▸ Assigned task
Using the data below, reproduce exactly the lines from the line with "Describe the element at coordinates (199, 1237)" to the line with "Describe the element at coordinates (463, 402)", both included; pictures must be dropped.

----- Data shown

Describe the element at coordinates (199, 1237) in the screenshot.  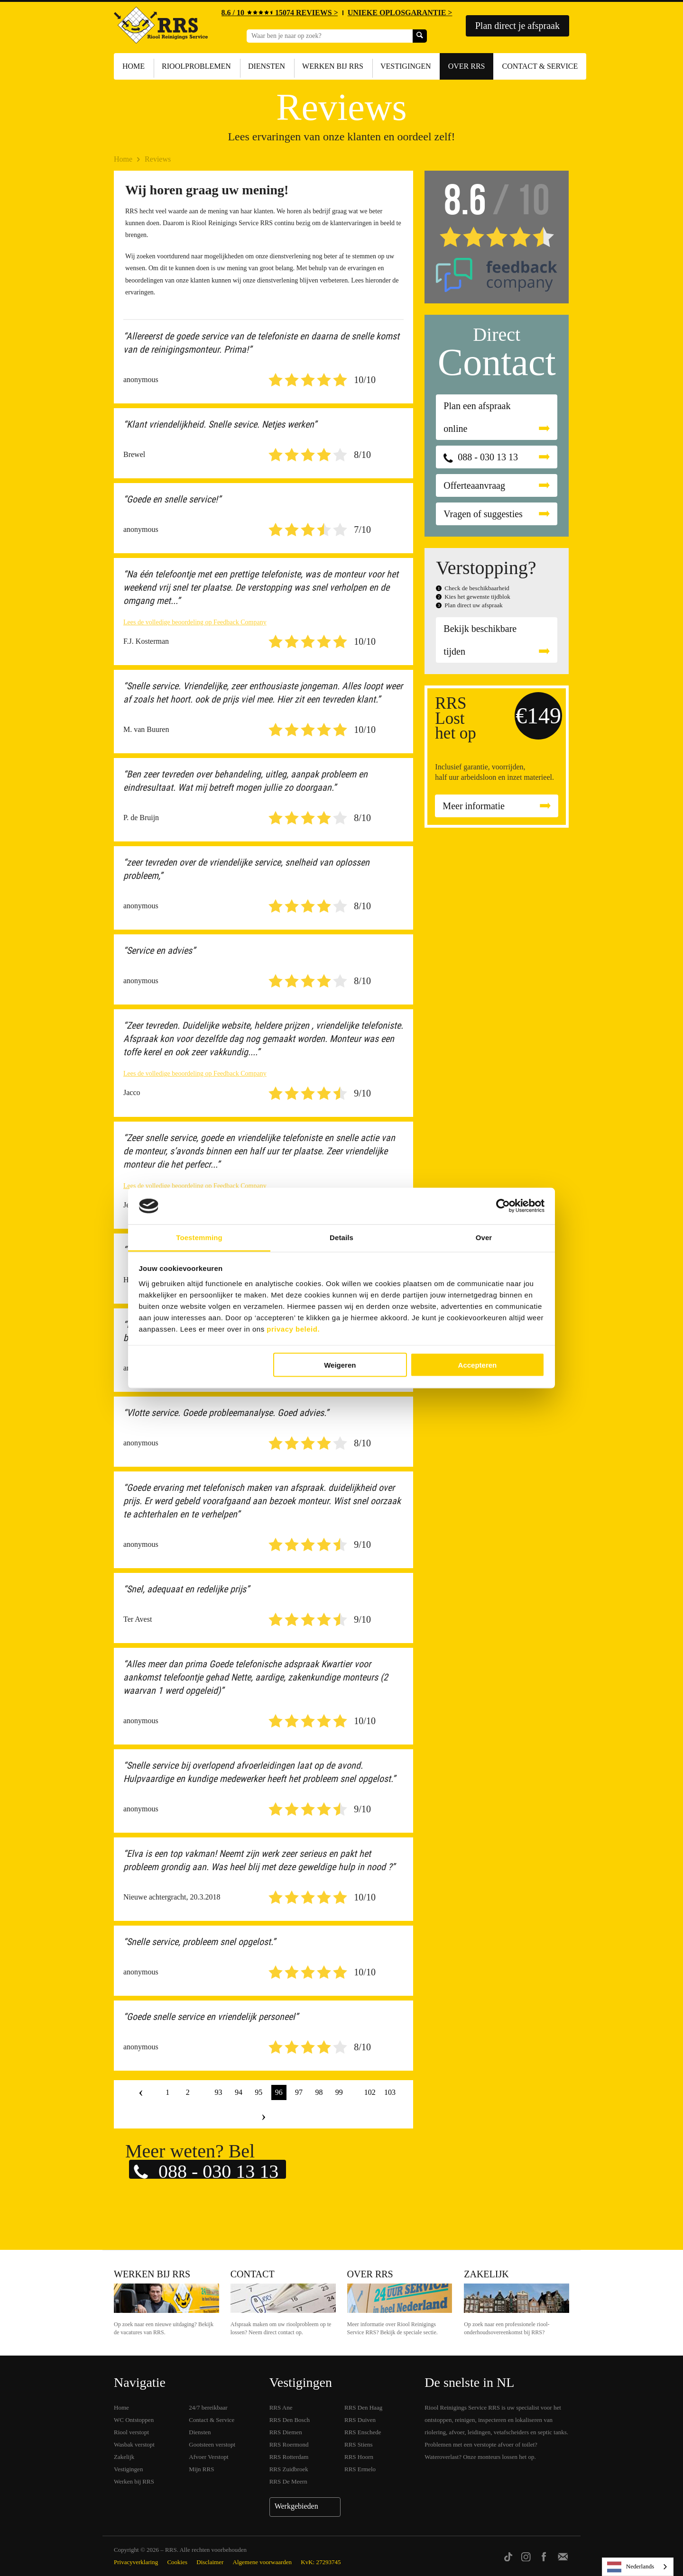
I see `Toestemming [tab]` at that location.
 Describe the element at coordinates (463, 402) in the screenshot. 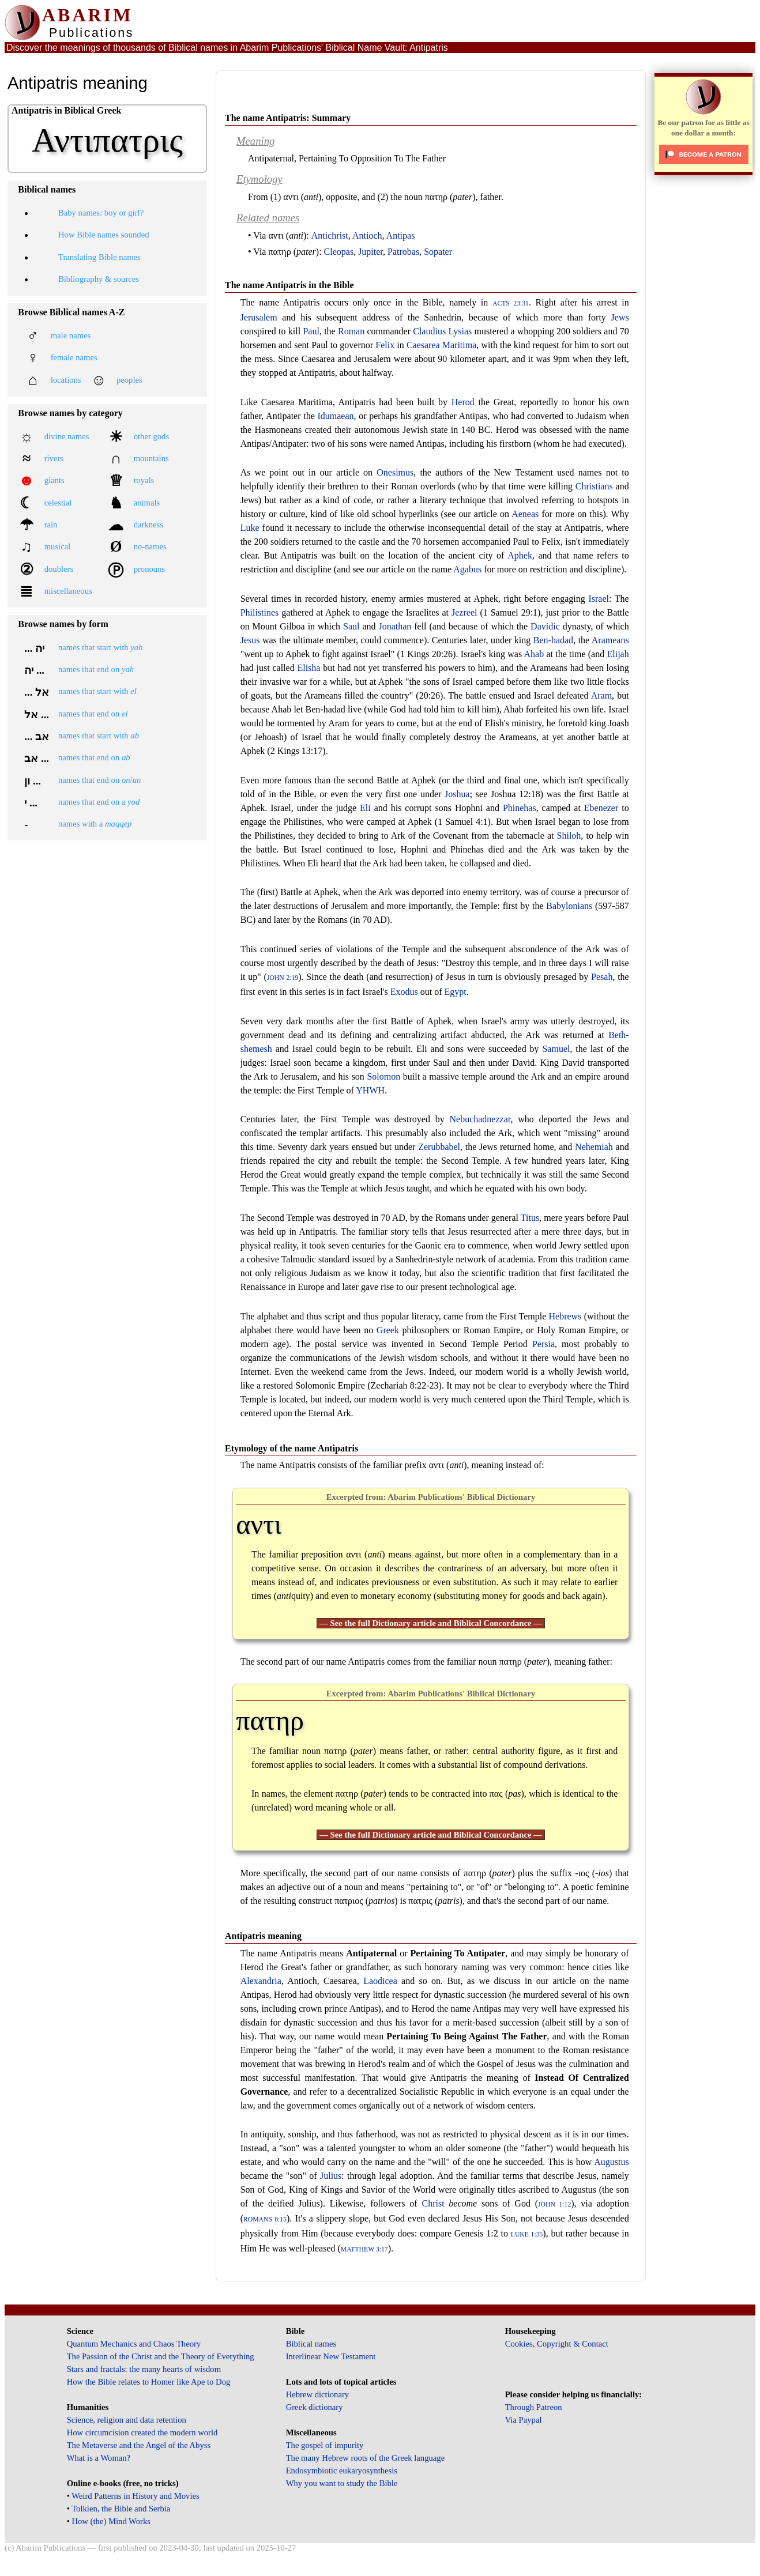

----------
----- Data shown

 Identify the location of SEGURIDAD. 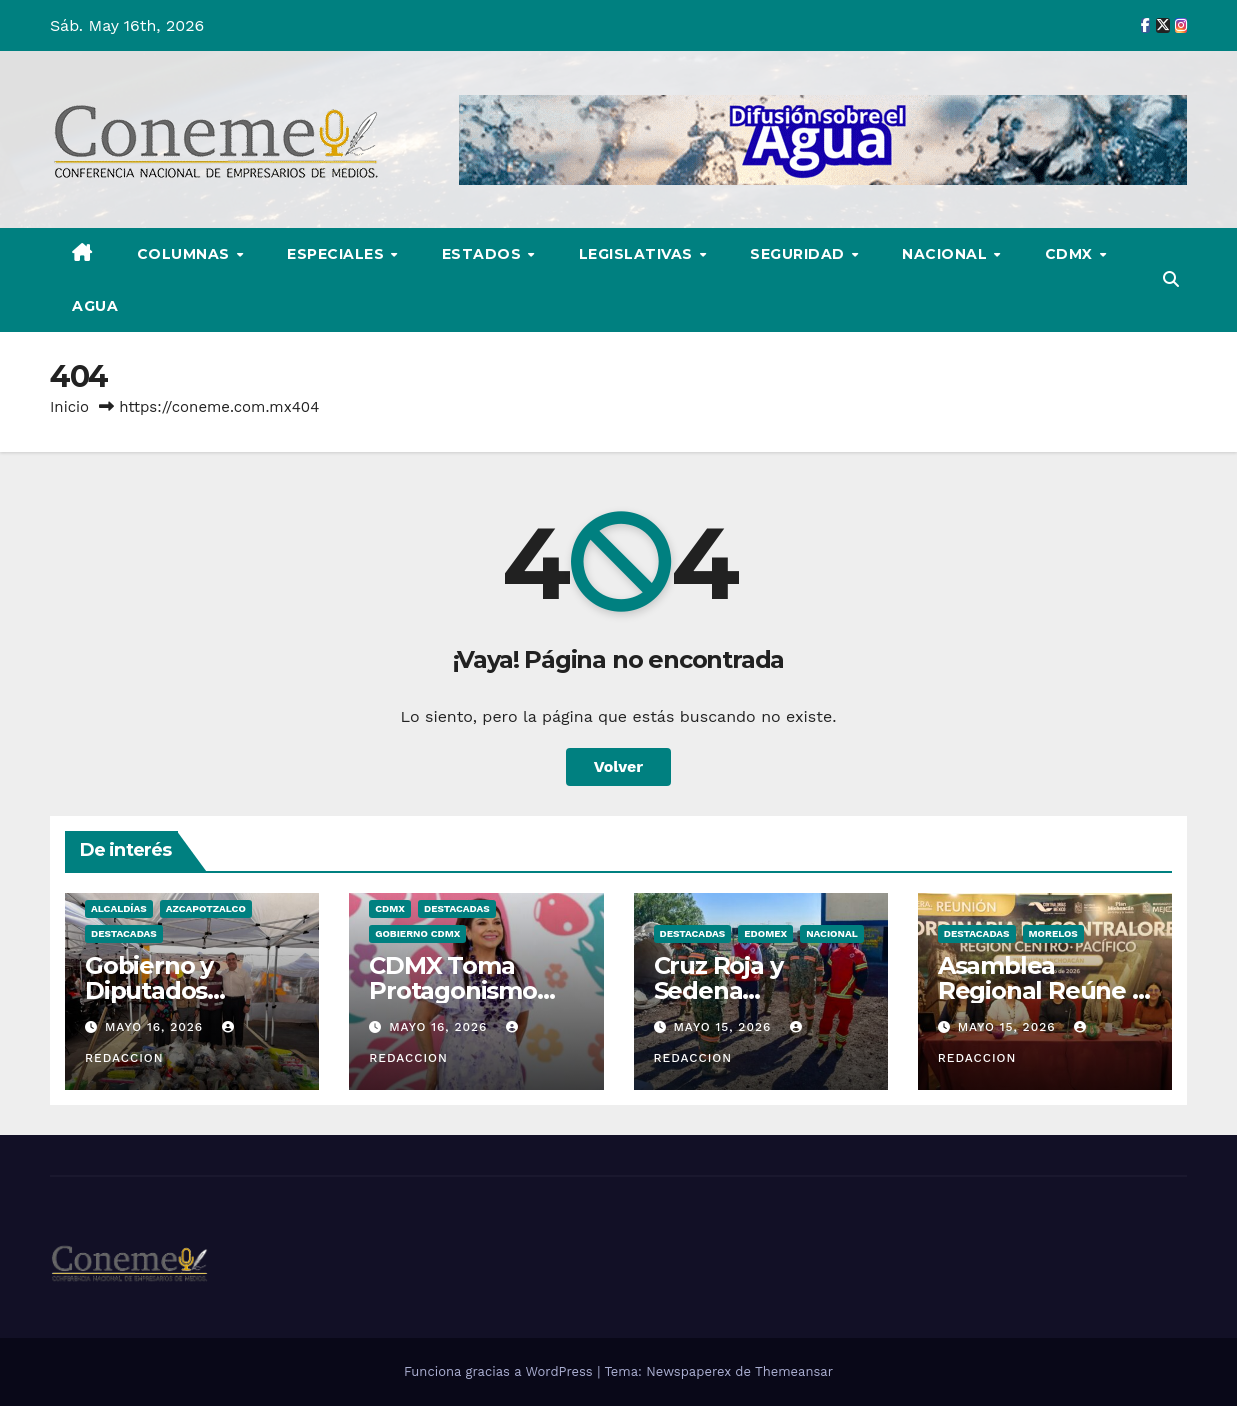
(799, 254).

----------

▸ The completed task
Describe the element at coordinates (199, 1237) in the screenshot.  
I see `Toestemming [tab]` at that location.
 Describe the element at coordinates (463, 402) in the screenshot. 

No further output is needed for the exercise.